Aber von Fakten lässt sich Sloterdijk die Story vom unproduktiven und gefräßigen Staatsapparat nicht kaputtmachen. Er teilt das politökonomische Weltbild von libertären Reaktionären wie F. A. Hayek und Robert Nozick, für die es im Prinzip nur zwei Verteilungsformen gibt: Tausch und Raub. Steuern und Abgaben sind für sie legalisierte Formen von Diebstahl und Wegelagerei, die sie nur dann akzeptieren, wenn sie der Finanzierung eines Sicherheitsapparates zum Schutz des Besitzbürgertums dienen.[1]

Diese staatsfeindliche Grundhaltung teilt Sloterdijk. Das wurde 2009 deutlich, als er in einem Essay den Sozialstaat als einen die bürgerliche Elite aussaugenden Vampir darstellte. Mit prätentiösem Pathos trat er für eine „Revolution der gebenden Hand“ ein, die das Steuersystem durch freiwillige Abgaben ersetzt. Damit brach er in den Leitmedien eine Debatte unter Schwerintellektuellen los.[2]

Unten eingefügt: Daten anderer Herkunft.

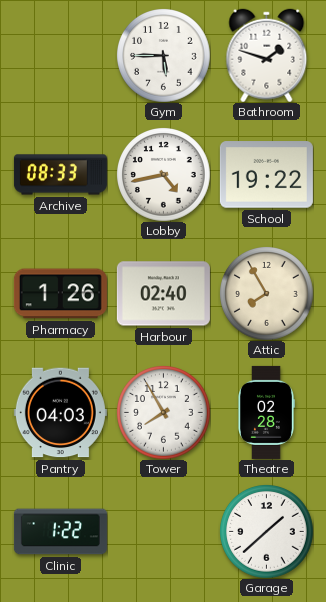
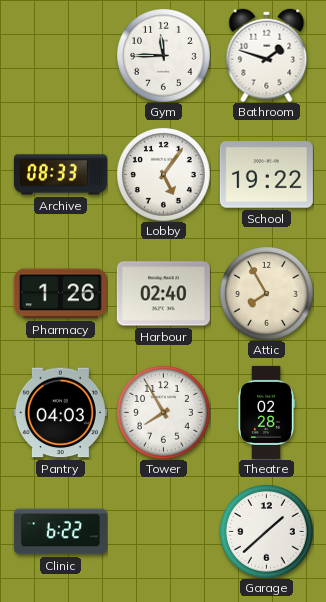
Gym: 5:45 -> 11:45
Lobby: 4:43 -> 5:06
Clinic: 1:22 -> 6:22
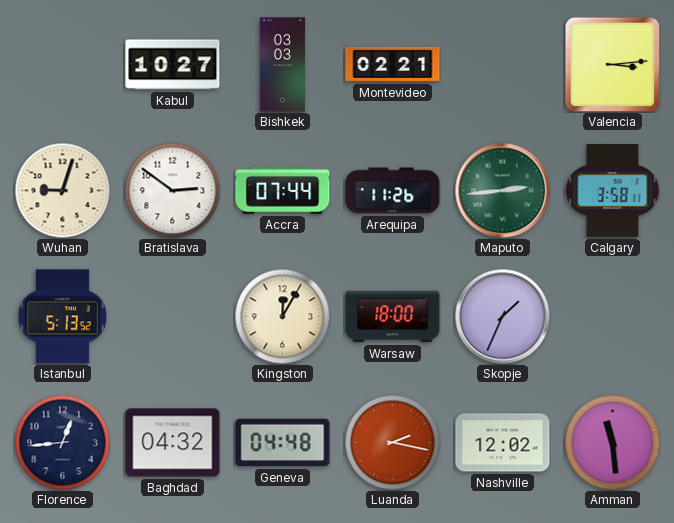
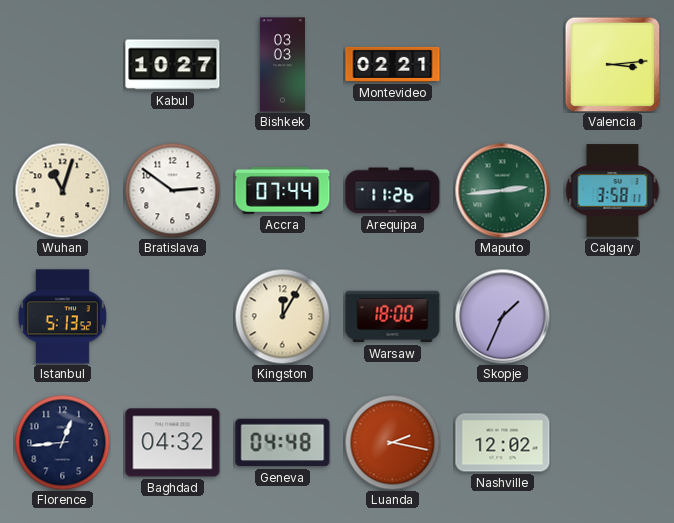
Wuhan: 9:03 -> 11:03
Amman: 11:29 -> none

An der berechtigten Empörung namhafter Sozialwissenschaftler und Publizisten wie Axel Honneth, Stefan Lessenich und Albrecht von Lucke über Sloterdijks Suada fällt auf, dass sie seine Behauptung, der Sozialstaat sei die „gebende Hand“ der Besserverdienenden nicht wirklich in Frage stellten. Nur der Wirtschaftssoziologe Michael Hartmann wies darauf hin, dass Sloterdijks offenbar keine Ahnung von der Finanzierung des Sozialbudgets hat (Frankfurter Rundschau, 29.12.2009). Sie beruht keineswegs auf einer Umverteilung von oben nach unten. Die Sozialversicherungen, die etwa zwei Drittel des Sozialbudgets ausmachen, werden dank der Beitragsbemessungs- und Versicherungspflichtgrenze vor allem von den unteren und mittleren Einkommensgruppen finanziert.

Unterm Strich zeigte die Sloterdijk-Debatte von 2009 in den Medien und der akademischen Gemeinde eine Halbbildung, wenn nicht Ignoranz über die Strukturen bzw. Finanzierung unseres Sozialleistungssystems. Das hat sich bis heute leider kaum geändert.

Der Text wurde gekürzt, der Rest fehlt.